Doesn't Vince get doubled hard everytime he touches the ball?

And Wade has this mammoth called Shaq as a teammate so Wade can't attract doubles?

IMO,that was an unfair assessment.

If guys made the open shots that came from Vince doubles,who know?...


----------



## ZÆ (Aug 1, 2005)

Vince Carter hits 2 free throws

81-103 - MIA


----------



## miki (Dec 1, 2005)

Guys dont forget we have home court adventage.Mission accomplished.Media will spit on Nets tomorrow and then we gonna crush Heat.


----------



## ZÆ (Aug 1, 2005)

Jason Williams for 2

81-105 - MIA


----------



## fruitcake (Mar 20, 2005)

bench probably will be cleared after this time out?


----------



## Petey (Aug 23, 2002)

Carter drops both.

Nets D open up... JWill straight at the rim and hits.

Nets time out.

Nets 81, Heat 105.

-Petey


----------



## netfan4life (Jun 29, 2005)

wow we really got mauled. looking forward to HC advantage though


----------



## pinoyVCfan (Apr 3, 2006)

vince's tryin to do a miracle...


----------



## squaleca (Mar 5, 2005)

RJ played a great game but i actually think he hurt us tonight he took the ball out of vinces hands and his ability to drive!! and foul shaq!!! if im frank in game 3 i tell them u take a jump shot your getting benched!!!!!! all players!!!!!!!!


----------



## jarkid (Jun 30, 2005)

we will win game 3 home.


----------



## da1nonly (May 8, 2006)

Beating Miami at all in Florida was quite a task if you think about it. So now, Nets, an awesome home team, can bring Miami down in front of their fans.


----------



## miki (Dec 1, 2005)

We lost this game in first quarter.Our ball handlers lost it.


----------



## justasking? (Oct 1, 2005)

VCFSO2000 said:


> Doesn't Vince get doubled hard everytime he touches the ball?
> 
> And Wade has this mammoth called Shaq as a teammate so Wade can't attract doubles?
> 
> ...


I am not saying he isn't giving it his all, but I am merely stating a fact that he was outplayed. Is there something I said which alludes to him not trying??? They are matched up in this series. And Wade outplayed him tonight. Is there anything wrong with that statement?


----------



## SetShotWilly (Jan 19, 2006)

Nets D in this game was like last year's playoffs. All 5 guys are glued to the paint. And guess what they didn't do jack to stop Shaq and got destroyed from the 3 pt line in the process.


----------



## Krstic All-Star (Mar 9, 2005)

The Nets shooting is a factor, but the fact that the Heat have shot .536 is the difference in this game. Not to mention .550 on threes...


----------



## jarkid (Jun 30, 2005)

squaleca said:


> RJ played a great game but i actually think he hurt us tonight he took the ball out of vinces hands and his ability to drive!! and foul shaq!!! if im frank in game 3 i tell them u take a jump shot your getting benched!!!!!! all players!!!!!!!!
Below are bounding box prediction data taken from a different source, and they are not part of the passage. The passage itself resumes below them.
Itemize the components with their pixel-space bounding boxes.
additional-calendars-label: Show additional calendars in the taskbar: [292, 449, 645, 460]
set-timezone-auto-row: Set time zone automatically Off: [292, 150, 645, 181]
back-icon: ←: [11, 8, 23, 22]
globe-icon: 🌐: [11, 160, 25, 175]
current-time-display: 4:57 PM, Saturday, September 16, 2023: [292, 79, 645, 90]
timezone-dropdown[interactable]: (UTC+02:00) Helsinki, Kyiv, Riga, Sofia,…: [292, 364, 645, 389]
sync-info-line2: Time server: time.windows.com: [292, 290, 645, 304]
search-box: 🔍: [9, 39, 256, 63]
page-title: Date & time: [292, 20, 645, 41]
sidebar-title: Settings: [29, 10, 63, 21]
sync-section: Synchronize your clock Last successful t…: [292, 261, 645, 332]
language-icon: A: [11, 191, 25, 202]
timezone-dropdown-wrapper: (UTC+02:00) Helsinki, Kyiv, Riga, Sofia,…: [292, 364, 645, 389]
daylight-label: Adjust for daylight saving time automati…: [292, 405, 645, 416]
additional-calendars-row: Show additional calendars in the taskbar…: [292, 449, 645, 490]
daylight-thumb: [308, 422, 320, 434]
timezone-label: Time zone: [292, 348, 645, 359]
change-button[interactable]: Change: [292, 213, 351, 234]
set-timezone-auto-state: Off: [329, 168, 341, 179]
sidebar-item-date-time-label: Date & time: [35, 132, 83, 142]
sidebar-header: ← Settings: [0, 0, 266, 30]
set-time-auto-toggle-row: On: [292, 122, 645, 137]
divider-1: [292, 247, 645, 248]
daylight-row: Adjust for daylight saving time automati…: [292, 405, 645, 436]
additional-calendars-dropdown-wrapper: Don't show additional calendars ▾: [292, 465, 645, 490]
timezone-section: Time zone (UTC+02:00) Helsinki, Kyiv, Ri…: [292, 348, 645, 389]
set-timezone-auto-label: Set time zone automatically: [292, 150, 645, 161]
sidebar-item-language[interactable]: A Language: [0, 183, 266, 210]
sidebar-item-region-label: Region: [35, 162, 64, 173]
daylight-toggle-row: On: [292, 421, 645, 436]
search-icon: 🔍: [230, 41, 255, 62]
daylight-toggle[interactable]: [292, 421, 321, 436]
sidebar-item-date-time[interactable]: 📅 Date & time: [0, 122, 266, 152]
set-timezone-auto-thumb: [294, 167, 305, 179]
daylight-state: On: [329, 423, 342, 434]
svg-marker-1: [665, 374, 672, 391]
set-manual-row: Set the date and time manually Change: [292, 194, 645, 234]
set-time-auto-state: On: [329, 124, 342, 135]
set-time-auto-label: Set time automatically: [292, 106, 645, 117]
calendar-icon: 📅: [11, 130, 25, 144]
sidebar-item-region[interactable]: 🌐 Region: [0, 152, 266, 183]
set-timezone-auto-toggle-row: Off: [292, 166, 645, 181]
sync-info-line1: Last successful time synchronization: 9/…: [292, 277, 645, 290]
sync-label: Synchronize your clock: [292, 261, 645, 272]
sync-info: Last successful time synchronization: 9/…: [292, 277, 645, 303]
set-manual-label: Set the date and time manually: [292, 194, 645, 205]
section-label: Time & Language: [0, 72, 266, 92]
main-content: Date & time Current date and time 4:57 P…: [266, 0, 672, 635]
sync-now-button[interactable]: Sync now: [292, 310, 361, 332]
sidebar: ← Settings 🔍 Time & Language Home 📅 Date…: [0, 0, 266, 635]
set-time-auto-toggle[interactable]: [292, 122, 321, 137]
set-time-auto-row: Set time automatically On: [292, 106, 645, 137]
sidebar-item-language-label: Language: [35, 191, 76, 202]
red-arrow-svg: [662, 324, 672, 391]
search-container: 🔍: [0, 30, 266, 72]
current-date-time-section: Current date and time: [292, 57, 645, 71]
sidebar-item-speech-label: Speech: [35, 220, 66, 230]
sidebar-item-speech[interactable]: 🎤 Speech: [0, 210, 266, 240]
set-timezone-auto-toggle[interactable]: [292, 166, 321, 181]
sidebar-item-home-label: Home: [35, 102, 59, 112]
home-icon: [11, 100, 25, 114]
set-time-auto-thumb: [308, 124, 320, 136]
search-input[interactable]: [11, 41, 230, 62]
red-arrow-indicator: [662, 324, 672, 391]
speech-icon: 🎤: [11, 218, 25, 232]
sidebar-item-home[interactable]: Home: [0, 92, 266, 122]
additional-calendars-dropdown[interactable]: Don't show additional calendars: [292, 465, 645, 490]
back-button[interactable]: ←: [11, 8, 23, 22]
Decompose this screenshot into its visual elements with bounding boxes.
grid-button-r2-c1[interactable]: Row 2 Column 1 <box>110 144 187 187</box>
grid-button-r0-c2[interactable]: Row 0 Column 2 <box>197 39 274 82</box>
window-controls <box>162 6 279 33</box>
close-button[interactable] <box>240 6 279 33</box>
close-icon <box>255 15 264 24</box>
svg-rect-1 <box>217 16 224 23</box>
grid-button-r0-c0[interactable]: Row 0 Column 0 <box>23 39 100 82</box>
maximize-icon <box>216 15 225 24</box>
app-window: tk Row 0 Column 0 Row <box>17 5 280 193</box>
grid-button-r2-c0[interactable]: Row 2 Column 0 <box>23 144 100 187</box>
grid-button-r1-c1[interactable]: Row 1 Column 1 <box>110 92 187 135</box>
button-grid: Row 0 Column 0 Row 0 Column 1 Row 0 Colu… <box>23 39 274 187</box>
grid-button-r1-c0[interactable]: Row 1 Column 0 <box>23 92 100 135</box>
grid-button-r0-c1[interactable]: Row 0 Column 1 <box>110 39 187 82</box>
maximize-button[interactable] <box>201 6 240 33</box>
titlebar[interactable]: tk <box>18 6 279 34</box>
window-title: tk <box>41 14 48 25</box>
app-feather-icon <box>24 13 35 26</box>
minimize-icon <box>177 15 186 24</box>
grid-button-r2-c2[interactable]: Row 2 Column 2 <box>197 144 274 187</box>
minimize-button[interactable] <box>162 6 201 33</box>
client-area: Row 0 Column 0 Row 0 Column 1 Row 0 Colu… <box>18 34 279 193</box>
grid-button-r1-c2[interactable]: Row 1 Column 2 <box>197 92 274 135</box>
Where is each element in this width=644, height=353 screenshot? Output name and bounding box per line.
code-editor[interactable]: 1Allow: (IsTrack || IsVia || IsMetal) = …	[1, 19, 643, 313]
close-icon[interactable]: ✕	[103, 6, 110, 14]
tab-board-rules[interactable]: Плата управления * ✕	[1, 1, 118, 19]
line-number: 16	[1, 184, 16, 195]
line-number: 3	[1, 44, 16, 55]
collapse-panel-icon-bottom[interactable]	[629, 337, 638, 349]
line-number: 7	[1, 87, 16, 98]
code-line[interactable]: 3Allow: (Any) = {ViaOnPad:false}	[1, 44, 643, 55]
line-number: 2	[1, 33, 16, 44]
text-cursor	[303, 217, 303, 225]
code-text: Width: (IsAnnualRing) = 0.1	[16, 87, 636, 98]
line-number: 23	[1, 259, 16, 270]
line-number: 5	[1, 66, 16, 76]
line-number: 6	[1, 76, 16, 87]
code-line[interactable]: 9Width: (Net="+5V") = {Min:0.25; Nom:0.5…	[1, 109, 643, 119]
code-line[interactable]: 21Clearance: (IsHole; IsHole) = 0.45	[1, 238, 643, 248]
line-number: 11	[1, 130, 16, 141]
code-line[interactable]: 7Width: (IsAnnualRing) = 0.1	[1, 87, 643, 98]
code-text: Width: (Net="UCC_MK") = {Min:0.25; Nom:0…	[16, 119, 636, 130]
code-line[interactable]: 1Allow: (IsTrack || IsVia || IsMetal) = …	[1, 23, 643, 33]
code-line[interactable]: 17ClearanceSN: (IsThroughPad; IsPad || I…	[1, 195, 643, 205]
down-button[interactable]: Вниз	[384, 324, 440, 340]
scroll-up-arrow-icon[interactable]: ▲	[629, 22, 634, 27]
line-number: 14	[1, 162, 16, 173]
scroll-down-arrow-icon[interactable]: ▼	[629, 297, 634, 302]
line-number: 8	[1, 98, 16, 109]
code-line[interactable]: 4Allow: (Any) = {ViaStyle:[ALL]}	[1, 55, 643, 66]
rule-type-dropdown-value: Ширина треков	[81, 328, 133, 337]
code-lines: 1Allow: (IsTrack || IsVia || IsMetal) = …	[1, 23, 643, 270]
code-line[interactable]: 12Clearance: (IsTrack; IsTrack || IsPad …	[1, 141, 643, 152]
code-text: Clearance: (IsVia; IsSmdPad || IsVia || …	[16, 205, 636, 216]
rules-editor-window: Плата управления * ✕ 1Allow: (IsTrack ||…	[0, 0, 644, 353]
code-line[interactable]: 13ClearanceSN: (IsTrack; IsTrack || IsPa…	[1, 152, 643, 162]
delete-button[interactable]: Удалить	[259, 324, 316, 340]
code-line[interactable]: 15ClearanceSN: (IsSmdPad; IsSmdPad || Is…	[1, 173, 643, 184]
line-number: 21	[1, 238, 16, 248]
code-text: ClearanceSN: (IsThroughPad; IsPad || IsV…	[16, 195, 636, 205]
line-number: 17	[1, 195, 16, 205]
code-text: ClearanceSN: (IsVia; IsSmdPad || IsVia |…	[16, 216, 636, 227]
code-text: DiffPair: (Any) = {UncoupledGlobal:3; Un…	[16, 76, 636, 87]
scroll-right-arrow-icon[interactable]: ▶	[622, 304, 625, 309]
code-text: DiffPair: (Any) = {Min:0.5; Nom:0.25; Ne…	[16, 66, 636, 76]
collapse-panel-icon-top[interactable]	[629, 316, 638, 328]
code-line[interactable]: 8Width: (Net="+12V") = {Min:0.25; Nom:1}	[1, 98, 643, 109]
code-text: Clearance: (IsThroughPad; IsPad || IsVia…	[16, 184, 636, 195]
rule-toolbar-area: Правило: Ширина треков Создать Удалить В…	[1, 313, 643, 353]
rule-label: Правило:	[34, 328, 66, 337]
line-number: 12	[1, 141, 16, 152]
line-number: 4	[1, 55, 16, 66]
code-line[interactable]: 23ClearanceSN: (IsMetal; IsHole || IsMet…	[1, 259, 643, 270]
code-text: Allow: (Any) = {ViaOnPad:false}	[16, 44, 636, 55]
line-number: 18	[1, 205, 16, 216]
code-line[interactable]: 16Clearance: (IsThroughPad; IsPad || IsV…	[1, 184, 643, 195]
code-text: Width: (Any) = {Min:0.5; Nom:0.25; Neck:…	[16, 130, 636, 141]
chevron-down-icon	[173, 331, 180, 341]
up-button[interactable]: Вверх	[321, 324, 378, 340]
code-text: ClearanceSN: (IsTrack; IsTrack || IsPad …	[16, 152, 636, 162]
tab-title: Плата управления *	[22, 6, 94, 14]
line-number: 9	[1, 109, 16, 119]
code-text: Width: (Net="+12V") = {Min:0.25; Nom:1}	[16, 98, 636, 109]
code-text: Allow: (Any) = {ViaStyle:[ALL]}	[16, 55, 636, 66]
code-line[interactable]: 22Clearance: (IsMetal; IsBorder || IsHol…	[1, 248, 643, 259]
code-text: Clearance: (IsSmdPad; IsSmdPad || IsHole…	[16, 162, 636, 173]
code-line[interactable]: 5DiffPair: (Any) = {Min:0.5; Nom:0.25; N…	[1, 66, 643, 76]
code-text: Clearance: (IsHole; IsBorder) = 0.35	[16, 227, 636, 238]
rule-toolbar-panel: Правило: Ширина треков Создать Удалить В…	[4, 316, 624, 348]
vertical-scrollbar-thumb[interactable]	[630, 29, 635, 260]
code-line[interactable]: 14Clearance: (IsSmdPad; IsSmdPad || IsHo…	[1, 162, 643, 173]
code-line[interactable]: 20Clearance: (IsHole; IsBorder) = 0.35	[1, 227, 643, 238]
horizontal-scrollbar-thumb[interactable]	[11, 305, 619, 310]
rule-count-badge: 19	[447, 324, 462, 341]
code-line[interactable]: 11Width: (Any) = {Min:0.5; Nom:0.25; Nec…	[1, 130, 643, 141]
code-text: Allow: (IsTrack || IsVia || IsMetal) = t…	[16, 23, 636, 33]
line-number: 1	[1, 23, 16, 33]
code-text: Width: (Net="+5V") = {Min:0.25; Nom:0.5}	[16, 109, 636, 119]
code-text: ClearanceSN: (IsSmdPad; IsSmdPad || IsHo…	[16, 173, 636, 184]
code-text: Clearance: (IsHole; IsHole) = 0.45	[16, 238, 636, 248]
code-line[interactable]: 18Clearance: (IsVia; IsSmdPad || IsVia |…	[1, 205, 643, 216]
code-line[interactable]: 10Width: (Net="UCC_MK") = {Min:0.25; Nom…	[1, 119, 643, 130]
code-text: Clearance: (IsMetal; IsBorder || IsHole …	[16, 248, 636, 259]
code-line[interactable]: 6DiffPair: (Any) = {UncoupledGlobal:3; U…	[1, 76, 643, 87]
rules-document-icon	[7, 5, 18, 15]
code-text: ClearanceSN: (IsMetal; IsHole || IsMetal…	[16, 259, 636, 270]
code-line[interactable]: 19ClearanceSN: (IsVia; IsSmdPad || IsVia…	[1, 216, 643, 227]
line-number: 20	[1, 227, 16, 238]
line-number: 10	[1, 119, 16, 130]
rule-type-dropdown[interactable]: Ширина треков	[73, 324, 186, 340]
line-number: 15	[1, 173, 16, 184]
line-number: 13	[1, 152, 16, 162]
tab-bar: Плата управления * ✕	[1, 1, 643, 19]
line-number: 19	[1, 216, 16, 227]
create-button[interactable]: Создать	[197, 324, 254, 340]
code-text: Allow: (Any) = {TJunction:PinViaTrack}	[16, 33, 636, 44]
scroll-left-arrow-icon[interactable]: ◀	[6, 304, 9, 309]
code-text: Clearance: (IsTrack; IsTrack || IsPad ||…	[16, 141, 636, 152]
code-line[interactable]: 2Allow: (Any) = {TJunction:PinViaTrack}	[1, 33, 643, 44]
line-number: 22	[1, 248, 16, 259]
at least RJ is fine, it's a good news. Heat were so lucky to make the threes, so they can lead, we will come back next game home.


----------



## thacarter (Mar 27, 2006)

im now happy with a 1-1, nothing to be disappointed about


----------



## Phenom Z28 (Nov 22, 2004)

SetShotWilly said:


> RJ is playing hurt. Kidd is doing what he does but he is not a shooter. Krstic is stinking it up tonight but he is only a sophmore. Carter is their guy who has to give them a lift but instead he is getting destroyed by Wade


Carter's been trying! He's just getting doubled all the time and when he kicks it out to someone it's either a brick or an airball. Guess it's Vince's fault no one else is making shots.... Like it's Vince's fault for sweating a little too much last game and getting a little on the floor in Game 1 leading to RJ's foot slipping and getting injured. Like it was Vince's fault for Mount St. Helens erupting 2 decades ago.... The Nets will lose tonight, that's Vince's fault. The Nets will win game three, that'll be Kidd's fault.


----------



## ZÆ (Aug 1, 2005)

Jump Ball: Hasslum and Murray
Nets win it

81-105 - MIA


----------



## jarkid (Jun 30, 2005)

bench is on.


----------



## Petey (Aug 23, 2002)

Nets go to the bench.

Nets get a shot off, get the back back as there was a tie up under the basket.

Wright misses.

Nets 81, Heat 105.

-Petey


----------



## netfan4life (Jun 29, 2005)

thacarter said:


> im now happy with a 1-1, nothing to be disappointed about


you are exactly right. taking a game in Miami, we should be happy, as our backs are not against the wall in Jersey now, plus, we are a much better Home team. I am a little disappointed with our performance tonight, but as you said, i am happy that we got one in Miami


----------



## justasking? (Oct 1, 2005)

PHeNoM Z28 said:


> Carter's been trying! He's just getting doubled all the time and when he kicks it out to someone it's either a brick or an airball. Guess it's Vince's fault no one else is making shots.... Like it's Vince's fault for sweating a little too much last game and getting a little on the floor in Game 1 leading to RJ's foot slipping and getting injured. Like it was Vince's fault for Mount St. Helens erupting 2 decades ago.... The Nets will lose tonight, that's Vince's fault. The Nets will win game three, that'll be Kidd's fault.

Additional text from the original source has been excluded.